Q: What do you hope students will take away from your talk?

A: That monogamy is about more than sexual exclusivity—it's a naturalized system of belonging through which rights and resources are distributed and shared privately. More importantly, I hope [students understand] that resistance to compulsory monogamy is about more than polyamory. I hope they leave feeling curious about how things might be different if we learned to value and attend to friendship, community, and our broader interconnectedness as we have romantic partnerships.

Q: Why are you interested in feminist science studies?

A: Among other things, feminist science studies (FSS) helps give concrete meaning to the [idea of] race, gender, and sexuality… [being] both contingent and interconnected. These concepts… share histories in the biosciences and have developed in relation to one another in contexts of colonization and slavery. FSS helps us to understand where stories about differences that undergird the way lives are valued differently now actually come from. By highlighting the contexts in which scientific knowledge is produced, it arms us with the tools to challenge stories that naturalize injustice.

Q: What are you studying in your current research?

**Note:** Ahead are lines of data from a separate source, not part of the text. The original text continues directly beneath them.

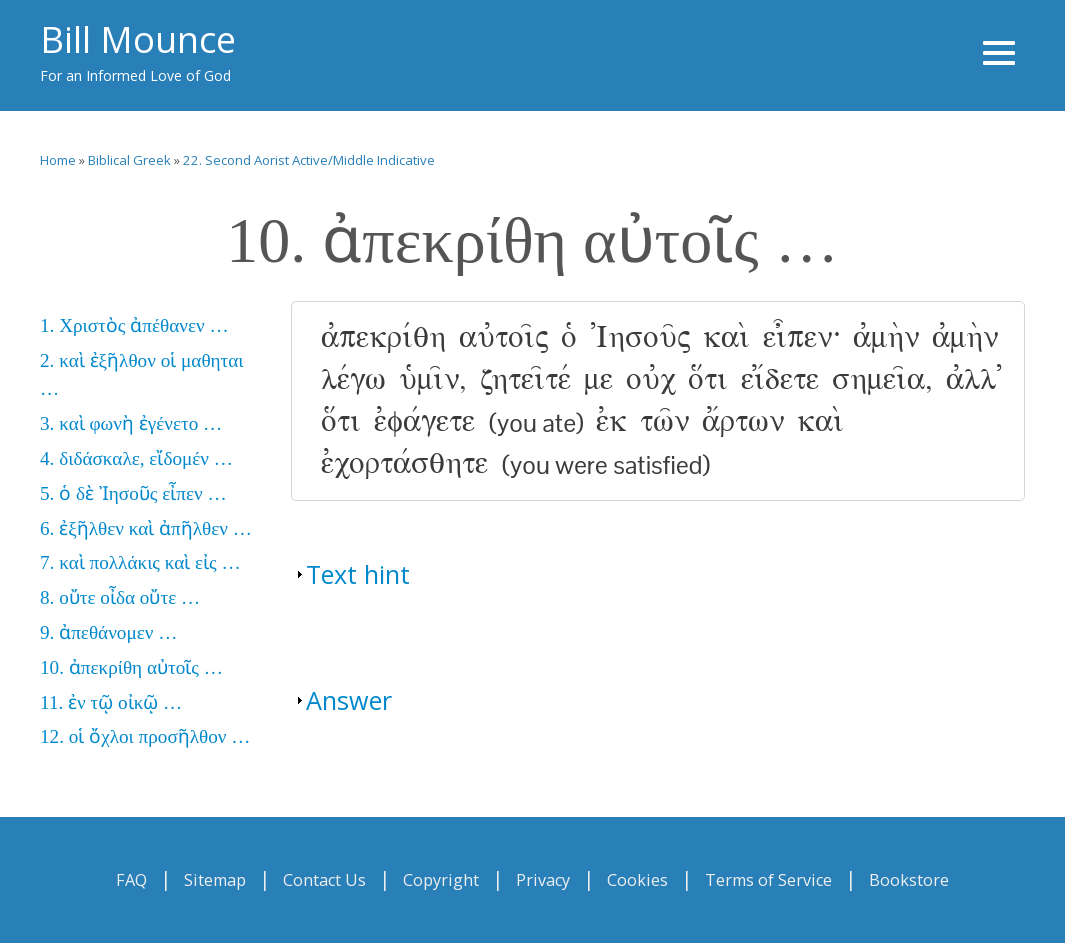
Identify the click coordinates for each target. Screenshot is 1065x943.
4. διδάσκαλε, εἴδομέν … (136, 458)
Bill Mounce (138, 39)
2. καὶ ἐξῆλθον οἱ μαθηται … (142, 375)
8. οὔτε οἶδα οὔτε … (120, 597)
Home (58, 160)
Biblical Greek (129, 160)
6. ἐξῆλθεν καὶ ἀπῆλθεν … (146, 528)
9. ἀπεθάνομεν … (108, 632)
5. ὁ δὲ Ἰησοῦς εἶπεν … (133, 493)
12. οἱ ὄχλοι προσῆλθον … (145, 736)
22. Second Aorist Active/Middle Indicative (309, 160)
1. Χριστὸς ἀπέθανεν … (134, 325)
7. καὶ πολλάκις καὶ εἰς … (140, 562)
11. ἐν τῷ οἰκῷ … (111, 702)
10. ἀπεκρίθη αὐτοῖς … (131, 667)
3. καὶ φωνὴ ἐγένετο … (131, 423)
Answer (349, 700)
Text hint (358, 574)
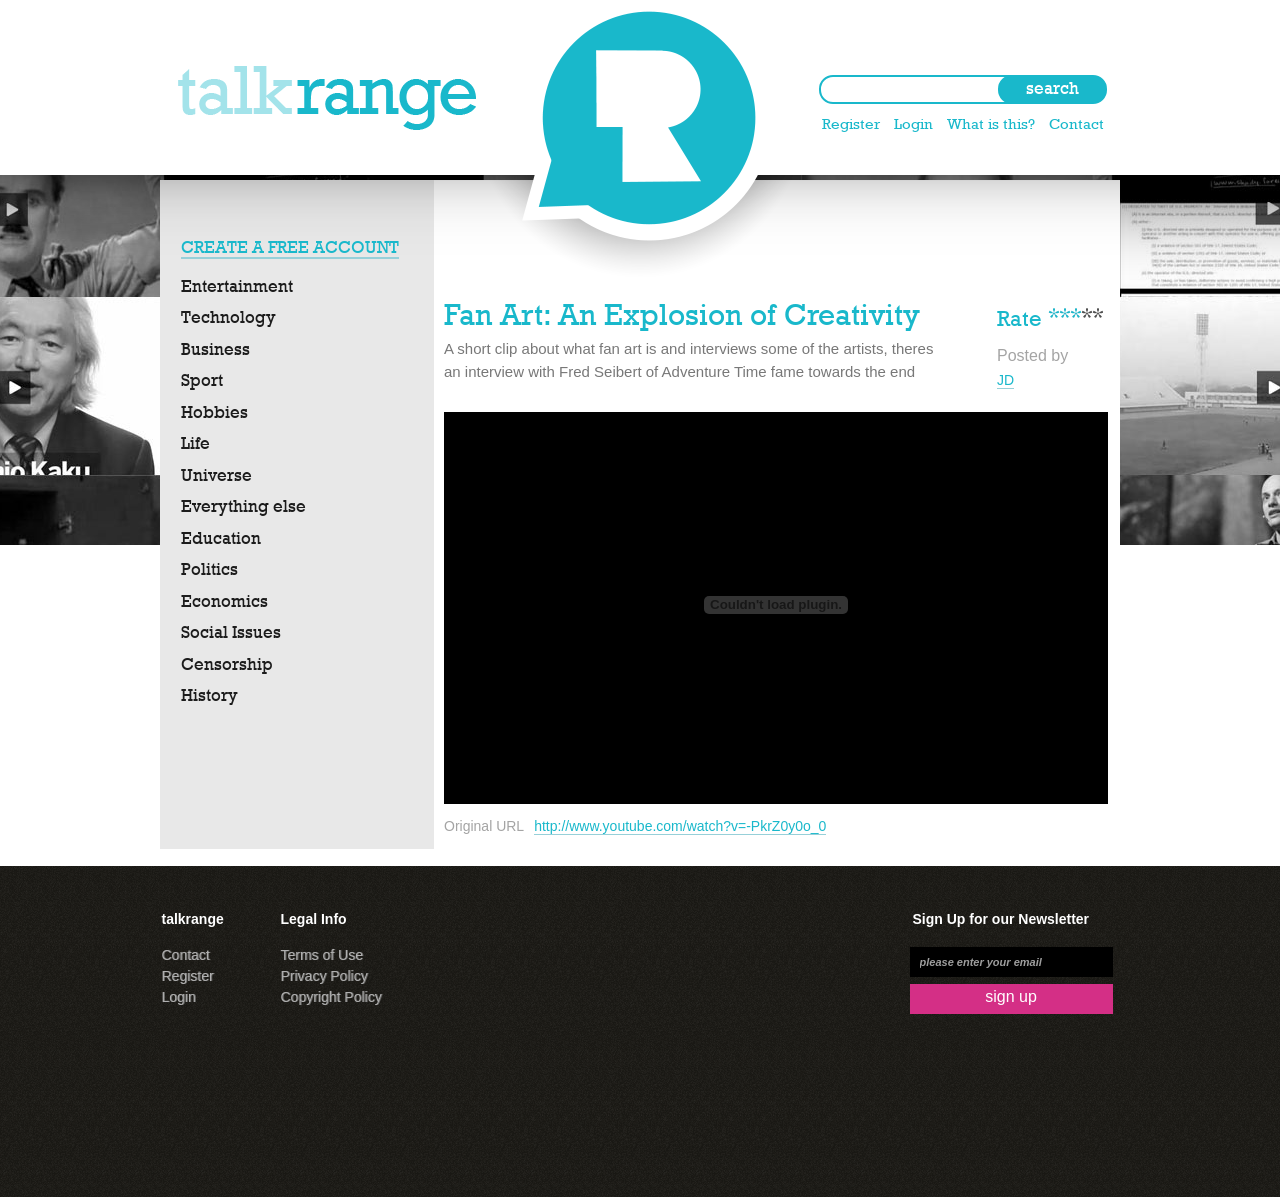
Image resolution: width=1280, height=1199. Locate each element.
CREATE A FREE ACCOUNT (290, 247)
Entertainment (237, 286)
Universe (216, 475)
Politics (209, 569)
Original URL (484, 826)
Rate (1019, 316)
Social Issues (231, 632)
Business (215, 349)
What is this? (991, 123)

What inspired your current project?

A: I'm collaborating on a project on interdisciplinary biologies, thinking about [how] archives of body-knowledge [might influence] more robust understandings of who and what we are (like activism, poetry, performance, etc.) and how we might integrate that into biology education at every level. I'm currently thinking about genealogies of critical materialism in queer and feminist writing about the erotic. I believe that if we understand our nature differently, we are capable of being a lot more imaginative about possibilities for structuring our lives and worlds.

Q: What’s your advice to students about how to identify a subject they are passionate enough to research?

A: I would advise students to notice their reactions to things they read and experience and get curious about how they feel. What insights and commitments are you bringing to the table? Where do they come from? To whom do you feel accountable, who do you imagine are your people? I'd also advise to think about where you feel moved to say something, where you feel you might have an impact on a conversation. As researchers, we're participating in huge conversations…that happen in a lot of different ways in different spaces. Each of us chooses to amplify certain stories and challenge others when we decide what to research and how. Research is storytelling, stories shape our worlds. I'd suggest you ask yourself who's fighting for what you want and see what you can contribute to the stories they are telling. Be open to that curiosity!